__HOW TO COMPLETE THIS TASK__:
For this exercise, copy the data exactly and omit any images.
(Beginning of SUPPLIED MATERIAL)
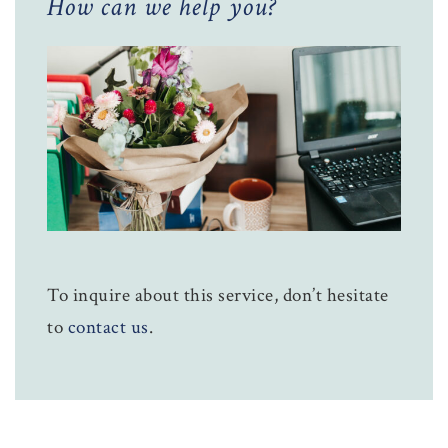
How can we help you?
To inquire about this service, don’t hesitate
to
contact us
.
(End of SUPPLIED MATERIAL)
__OUTPUT OF THE TASK__:
How can we help you?
To inquire about this service, don’t hesitate
to
contact us
.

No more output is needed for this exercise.